Minister of Foreign Affairs
- In office 23 February 1939 – 5 May 1939
- President: Hashim al-Atassi
- Preceded by: Saadallah al-Jabiri
- Succeeded by: Khalid al-Azm
- In office 20 September 1941 – 25 March 1943
- President: Taj al-Din al-Hasani Jamil al-Ulshi
- Preceded by: Khalid al-Azm
- Succeeded by: Naim Antaki

Minister of Finance
- In office 1939–1939
- Preceded by: Lutfi al-Haffar
- Succeeded by: Muhammad Khalil Mudaris
- In office 1941–1943
- Preceded by: Nin Sehnaoui
- Succeeded by: Mustafa al-Shihabi

Personal details
- Born: 1885 Kfeir, Hasbaya, Ottoman Syria (present day Lebanon)
- Died: 1959 (aged 73–74)
- Relatives: Fares al-Khoury, brother
- Alma mater: American University of Beirut, University of Istanbul

= Fayez al-Khoury =

Syrian politician

Fayez al-Khoury (Arabic: فايز الخوري) (1959–1885), was a Syrian politician who served as foreign minister for two terms in 1930s and 40s.
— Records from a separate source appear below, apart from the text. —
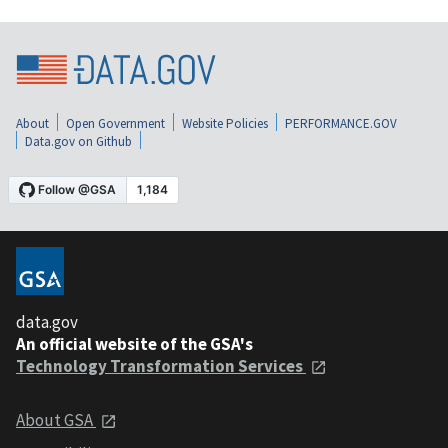
About
Open Government
Website Policies
PERFORMANCE.GOV
Data.gov on Github
data.gov
An official website of the GSA's
Technology Transformation Services
About GSA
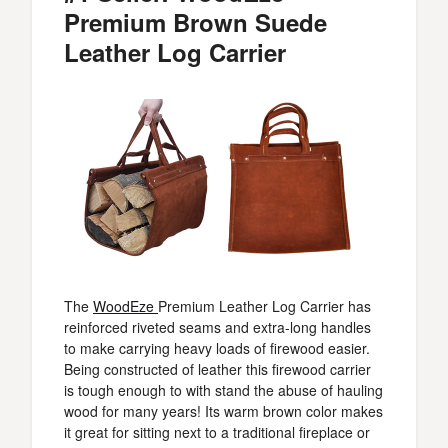
Premium Brown Suede
Leather Log Carrier
The
WoodEze
Premium Leather Log Carrier has
reinforced riveted seams and extra-long handles
to make carrying heavy loads of firewood easier.
Being constructed of leather this firewood carrier
is tough enough to with stand the abuse of hauling
wood for many years! Its warm brown color makes
it great for sitting next to a traditional fireplace or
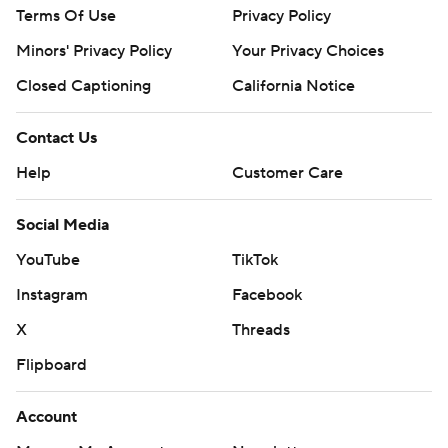
Terms Of Use
Privacy Policy
Minors' Privacy Policy
Closed Captioning
California Notice
Contact Us
Help
Customer Care
Social Media
YouTube
TikTok
Instagram
Facebook
X
Threads
Flipboard
Account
He also served twice as Minister of Finance.

== Background ==
He was born was born to a Greek Orthodox Christian family from the village of Kfeir, Hasbaya District in modern-day Lebanon. He came with his older brother Faris al-Khoury to Damascus and then went to study law at the American University of Beirut, and then to the Institute of Law in Istanbul.

== Career ==
He joined the National coalition in 1928 and served as foreign minister for term term in 1940s. He was also appointed the ambassador of Syria in Washington, D.C., London, and Moscow.